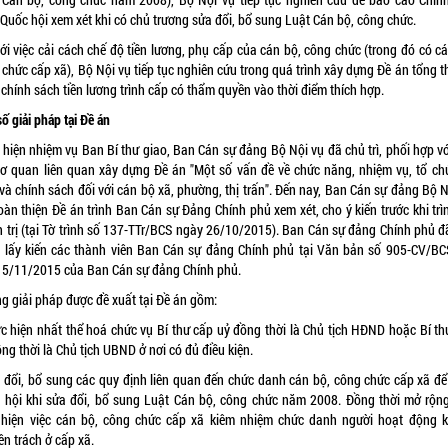
 Quốc hội xem xét khi có chủ trương sửa đổi, bổ sung Luật Cán bộ, công chức.
ới việc cải cách chế độ tiền lương, phụ cấp của cán bộ, công chức (trong đó có c
chức cấp xã), Bộ Nội vụ tiếp tục nghiên cứu trong quá trình xây dựng Đề án tổng t
chính sách tiền lương trình cấp có thẩm quyền vào thời điểm thích hợp.
ố giải pháp tại Đề án
 hiện nhiệm vụ Ban Bí thư giao, Ban Cán sự đảng Bộ Nội vụ đã chủ trì, phối hợp vớ
cơ quan liên quan xây dựng Đề án "Một số vấn đề về chức năng, nhiệm vụ, tổ ch
và chính sách đối với cán bộ xã, phường, thị trấn". Đến nay, Ban Cán sự đảng Bộ N
oàn thiện Đề án trình Ban Cán sự Đảng Chính phủ xem xét, cho ý kiến trước khi trì
h trị (tại Tờ trình số 137-TTr/BCS ngày 26/10/2015). Ban Cán sự đảng Chính phủ đã
 lấy kiến các thành viên Ban Cán sự đảng Chính phủ tại Văn bản số 905-CV/B
 5/11/2015 của Ban Cán sự đảng Chính phủ.
g giải pháp được đề xuất tại Đề án gồm:
ực hiện nhất thể hoá chức vụ Bí thư cấp uỷ đồng thời là Chủ tịch HĐND hoặc Bí th
ng thời là Chủ tịch UBND ở nơi có đủ điều kiện.
a đổi, bổ sung các quy định liên quan đến chức danh cán bộ, công chức cấp xã để 
 hội khi sửa đổi, bổ sung Luật Cán bộ, công chức năm 2008. Đồng thời mở rộng
 hiện việc cán bộ, công chức cấp xã kiêm nhiệm chức danh người hoạt động 
n trách ở cấp xã.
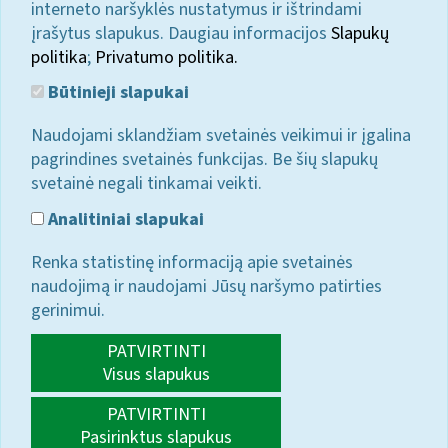
interneto naršyklės nustatymus ir ištrindami
įrašytus slapukus. Daugiau informacijos
Slapukų
politika
;
Privatumo politika.
Būtinieji slapukai
Naudojami sklandžiam svetainės veikimui ir įgalina
pagrindines svetainės funkcijas. Be šių slapukų
svetainė negali tinkamai veikti.
Analitiniai slapukai
Renka statistinę informaciją apie svetainės
naudojimą ir naudojami Jūsų naršymo patirties
gerinimui.
PATVIRTINTI
Visus slapukus
PATVIRTINTI
Pasirinktus slapukus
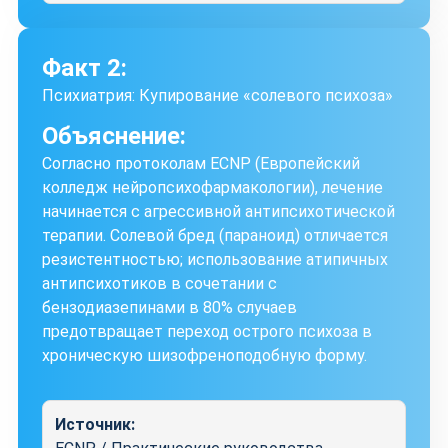
Факт 2:
Психиатрия: Купирование «солевого психоза»
Объяснение:
Согласно протоколам ECNP (Европейский
колледж нейропсихофармакологии), лечение
начинается с агрессивной антипсихотической
терапии. Солевой бред (параноид) отличается
резистентностью; использование атипичных
антипсихотиков в сочетании с
бензодиазепинами в 80% случаев
предотвращает переход острого психоза в
хроническую шизофреноподобную форму.
Источник:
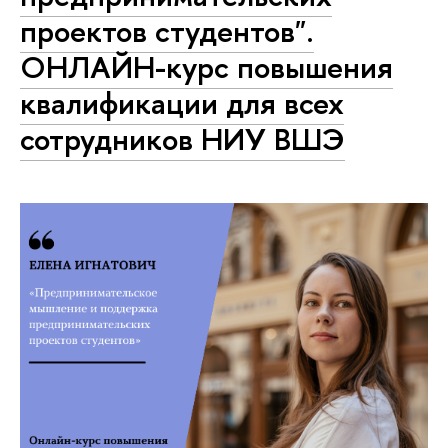
проектов студентов".
ОНЛАЙН-курс повышения
квалификации для всех
сотрудников НИУ ВШЭ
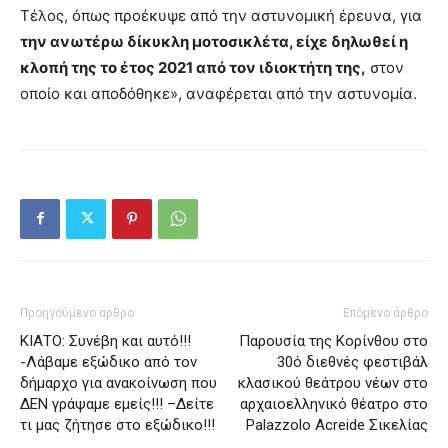
Τέλος, όπως προέκυψε από την αστυνομική έρευνα, για
την ανωτέρω δίκυκλη μοτοσικλέτα, είχε δηλωθεί η
κλοπή της το έτος 2021 από τον ιδιοκτήτη της,
στον
οποίο και αποδόθηκε», αναφέρεται από την αστυνομία.
Προηγούμενο άρθρο
Επόμενο άρθρο
ΚΙΑΤΟ: Συνέβη και αυτό!!!
Παρουσία της Κορίνθου στο
-Λάβαμε εξώδικο από τον
30ό διεθνές φεστιβάλ
δήμαρχο για ανακοίνωση που
κλασικού θεάτρου νέων στο
ΔΕΝ γράψαμε εμείς!!! –Δείτε
αρχαιοελληνικό θέατρο στο
τι μας ζήτησε στο εξώδικο!!!
Palazzolo Acreide Σικελίας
..........
| Your instructions |
Show, from the listing above, each line that contains the word "giải".

| Written reply |
ố giải pháp tại Đề án
g giải pháp được đề xuất tại Đề án gồm:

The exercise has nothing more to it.